When I was growing up in S. Florida, we read Jack London’s short story, “To Build a Fire,” which left a lasting impression on me. I can still picture a lone man in the wilderness, struggling against the elements, fingers so cold he failed to hold onto precious matches, which were dropped, useless, into the wet snow. It’s been bitterly cold in New England, in the minus digits, something I associate with Alaskan, or Yukon Territories sort of locale, not New England. Whenever it gets this cold my thought go back to the reading of this classic story, and I want only to stay inside, sheltered and warm.
And yet, after a day or two, the cold relents, and the urge to get outside takes over. This afternoon it was a balmy 23 degrees F, so we ventured to a nearby trail I hadn’t visited in a long while, conservation land off North Maple Street in Bellingham, MA. My last visit had been in the spring, and walking then was difficult. Along the way various marshy streams head toward the Upper Charles River, and finding a path between these streams through the woods was difficult. The frozen landscape of winter makes crossing these wet areas much easier.
We spotted only coyote tracks as we made our way through the woods. A foot of snow covered the ground, the stone walls throughout the woods standing in sharp relief against the white backdrop. Farming along the banks of the river made a lot of sense to the farmers of yesteryear.
Although our walk took us quite close to Route 495, I was impressed with the quiet. We heard very little traffic noise, mostly the squeak of boots on cold, dry snow. The shopping center where Whole Foods draws people from around the area is on the other side of the river, yet most shoppers have no idea of the quiet beauty of this forgotten landscape and the river that flows so quietly nearby. There is a sign at the trailhead noting the property is conservation land, but little else invites others to come enjoy the views along the river.
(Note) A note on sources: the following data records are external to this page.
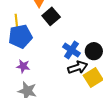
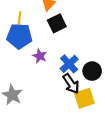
purple star: (23, 66) -> (40, 56), moved
black arrow: (78, 67) -> (71, 84), turned 60

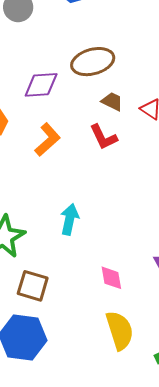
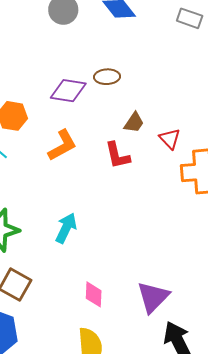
brown ellipse: (93, 62) -> (107, 77), moved, size x0.6
brown trapezoid: (112, 101) -> (134, 123), turned 85

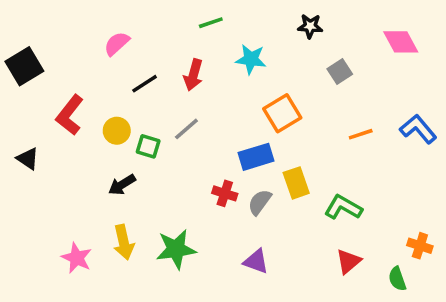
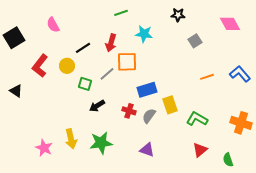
pink semicircle: (117, 44) -> (53, 25), moved, turned -77
orange square: (282, 113) -> (127, 62), moved, turned 30
yellow circle: (117, 131) -> (67, 66), moved
black arrow: (122, 185) -> (97, 106), moved
orange cross: (420, 246) -> (241, 123), moved, size x1.5

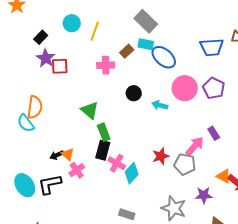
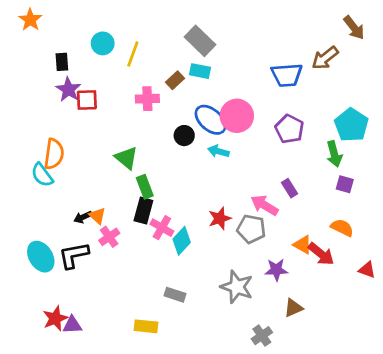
black rectangle: (41, 37) -> (62, 62), turned -48
blue ellipse: (164, 57) -> (211, 120), moved
pink circle: (185, 88) -> (237, 116), moved
pink arrow: (195, 146) -> (264, 205), turned -100

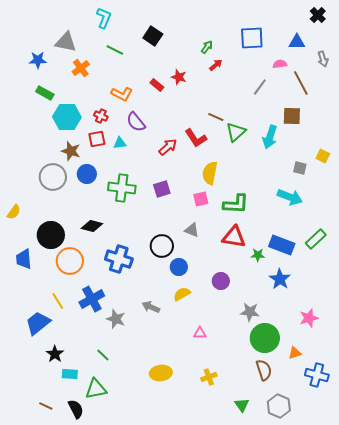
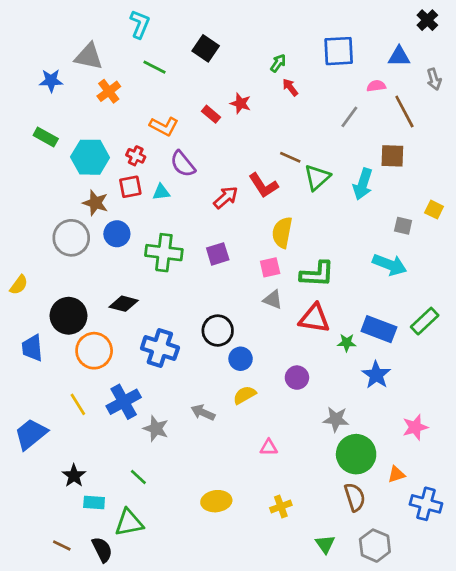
red arrow: (216, 65) -> (290, 87), turned -88
green rectangle: (45, 93) -> (46, 137), moved
gray triangle: (192, 230) -> (273, 300), moved
blue trapezoid: (38, 323) -> (31, 434), moved

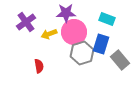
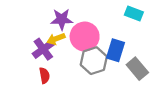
purple star: (66, 13) -> (62, 19), moved
cyan rectangle: (107, 19) -> (134, 14), moved
purple cross: (26, 22) -> (43, 49), moved

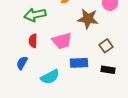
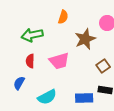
brown star: (88, 19) -> (85, 39), turned -30
blue rectangle: (79, 63) -> (84, 98), moved

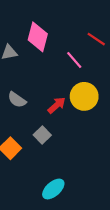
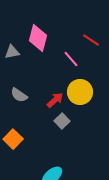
gray square: (42, 135) -> (62, 121), moved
The down side of walking where others haven’t been is that fallen branches litter the trail. I tripped several times,tumbling into soft, forgiving snow. Getting up each time was difficult, the muscles in my right leg don’t take kindly to helping me get upright. Once I simply lost my focus, entranced by the river flowing past; the snow that covered me when I fell was dry and brushed off easily. Following our tracks backward to the trailhead, I was alert, watching for the branches that tripped me up; I arrived back at the trailhead in one piece and happy. We headed back to the car just as the first flakes of another snowstorm began to fall.
Marjorie Turner Hollman is a writer who loves the outdoors, and is the author of Easy Walks in Massachusetts, 2nd edition, More Easy Walks in Massachusetts, 2nd edition, Easy Walks and Paddles in the Ten Mile River Watershed, and Finding Easy Walks Wherever You Are. Her memoir, the backstory of Easy Walks, is My Liturgy of Easy Walks: Reclaiming hope in a world turned upside down.
3 responses to “A Path Less Traveled”
Reblogged this on Em Turner Chitty and commented:
Beautiful nature writing by my cousin Marjorie Turner Hollman.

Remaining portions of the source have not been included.